Start of Material for this task
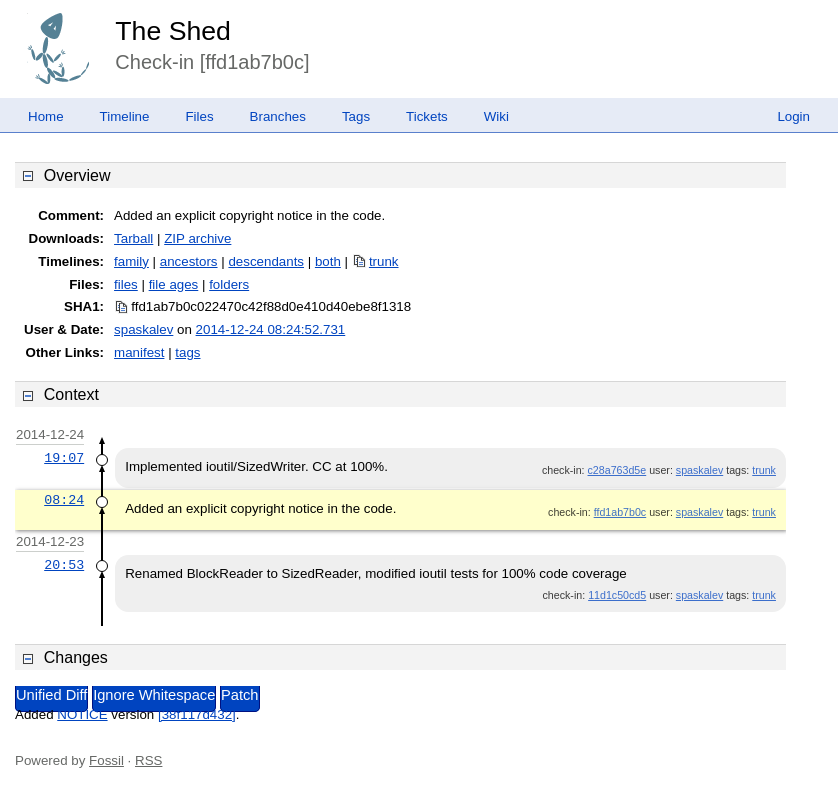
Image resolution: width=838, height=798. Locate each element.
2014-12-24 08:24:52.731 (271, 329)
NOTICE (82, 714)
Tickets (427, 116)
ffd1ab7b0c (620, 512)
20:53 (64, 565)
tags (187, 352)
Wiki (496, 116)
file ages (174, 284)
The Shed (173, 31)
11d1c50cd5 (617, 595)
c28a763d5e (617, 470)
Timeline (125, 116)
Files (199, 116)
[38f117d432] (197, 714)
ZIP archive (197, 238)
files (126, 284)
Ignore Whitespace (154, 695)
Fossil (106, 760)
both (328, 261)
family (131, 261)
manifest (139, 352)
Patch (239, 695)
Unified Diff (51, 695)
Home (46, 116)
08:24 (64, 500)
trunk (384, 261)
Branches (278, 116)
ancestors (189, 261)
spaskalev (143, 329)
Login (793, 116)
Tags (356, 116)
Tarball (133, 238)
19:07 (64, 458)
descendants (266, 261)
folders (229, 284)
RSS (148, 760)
End of Material for this task
Start of Material for this task
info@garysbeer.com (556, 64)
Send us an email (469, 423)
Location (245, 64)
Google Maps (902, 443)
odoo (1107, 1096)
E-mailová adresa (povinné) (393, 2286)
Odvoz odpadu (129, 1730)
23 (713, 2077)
End of Material for this task
Exercise directions:
Return word for word the lines above from the line with "[38f117d432] (197, 714)" to the line with "ancestors (189, 261)", including both and leaving out all others.

Response for this exercise:
[38f117d432] (197, 714)
ZIP archive (197, 238)
files (126, 284)
Ignore Whitespace (154, 695)
Fossil (106, 760)
both (328, 261)
family (131, 261)
manifest (139, 352)
Patch (239, 695)
Unified Diff (51, 695)
Home (46, 116)
08:24 (64, 500)
trunk (384, 261)
Branches (278, 116)
ancestors (189, 261)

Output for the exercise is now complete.